Capturing Consumer Attention, Engagement: IMS 2014
“What draws shoppers in? What captures attention?”
These were the questions posed by Richard Winter, president of Point of Purchase Advertising International (POPAI), during his presentation, “Fresh Shopper Behavior Insights to Strengthen Your Shopper Marketing Strategy,” during this year’s Store Brands Decisions Innovation & Marketing Summit held Feb. 26-28 in Chicago.
Winter presented findings from POPAI’s recent Shopper Engagement 2013 study of the mass merchandising channel, in which a group of shoppers across 26 major U.S. metro markets were enlisted to wear eye-tracking glasses in-store to chart their path to purchase.
On average, Winter noted, shoppers in mass retailers enter the store planning to purchase seven items and spend $41, with an extra $15 allotted for impulse purchases. This compared to the $50 shoppers planned to spend per trip according to POPAI’s Engagement 2012 study of the grocery channel.
In terms of media use pre-trip, the study found that 21 percent of consumers find deals and promotions from retailer circulars, followed by newspapers (18 percent), coupons (14 percent), electronic sources (9 percent) and television (2 percent).
Winter further categorized the types of consumer decisions made pre-trip in terms of category and brand, noting that 18 percent of shoppers’ purchases are “specifically” planned, constituting a known category and brand; 17 percent are “generally planned,” a planned category but unknown brand; 3 percent fall into the “substitute” category, in which both the category and brand are planned, but the consumer makes a brand swap in-store; and “unplanned” purchases account for 62 percent, in which neither the category or brand are planned pre-trip.
The highest in-store decision rate per category, according to POPAI’s study, are party supplies and magazines, each at 100 percent, following by gift wrap and women’s jewelry at 99 percent. The fresh fruit and dolls categories are tied at 66 percent for the lowest in-store decision rate, followed by deodorant and antiperspirant at 65 percent and laundry detergent at 63 percent.
Winter further presented the study’s “Impulse Triggers” analysis, in which he discussed those factors that cause unplanned purchases. “The mass merchant shopper is more often reminded by something in-store when purchasing an impulse non-grocery product,” he said. “This is likely a result from lower rates of overall planning and calls out the need for in-store signage and display to remind the mass shopper what he/she needs.”
In terms of in-store brand substitutions, Winter added that shoppers within the mass merchandise channel appear to be price sensitive as lower price points act as an in-store prompt for product swaps. When asked what motivates the in-store substitution, 22 percent said the brand they wanted was too expensive and the substitution was less so; 18 percent said they couldn’t find the brand they wanted; and 16 percent said the brand they ended up buying was on sale.

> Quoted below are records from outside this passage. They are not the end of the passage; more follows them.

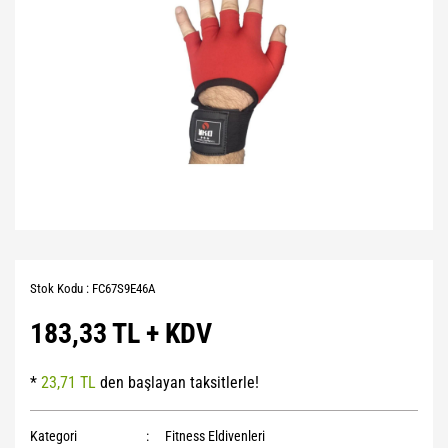
Stok Kodu : FC67S9E46A
183,33 TL + KDV
*
23,71 TL
den başlayan taksitlerle!
Kategori
Fitness Eldivenleri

The categories in which brand switching happens most often include dishwasher soap and garbage bags at 8 percent, and laundry detergent and household cleaners at 7 percent.
“Brand switching is highest in mass retailer categories, brand loyalty is therefore inherently lower,” Winter concluded, “suggesting that any type of in-store promotion or deal will be most effective in these specific categories.”